Data extracted from a collection:
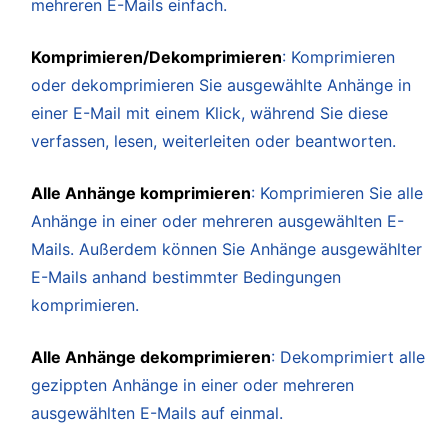
mehreren E-Mails einfach.
Komprimieren/Dekomprimieren
: Komprimieren
oder dekomprimieren Sie ausgewählte Anhänge in
einer E-Mail mit einem Klick, während Sie diese
verfassen, lesen, weiterleiten oder beantworten.
Alle Anhänge komprimieren
: Komprimieren Sie alle
Anhänge in einer oder mehreren ausgewählten E-
Mails. Außerdem können Sie Anhänge ausgewählter
E-Mails anhand bestimmter Bedingungen
komprimieren.
Alle Anhänge dekomprimieren
: Dekomprimiert alle
gezippten Anhänge in einer oder mehreren
ausgewählten E-Mails auf einmal.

■ Task: Search the data above for the word "ausgewählten" and count the lines where it appears. Only the number should be given.

■ Written reply: 2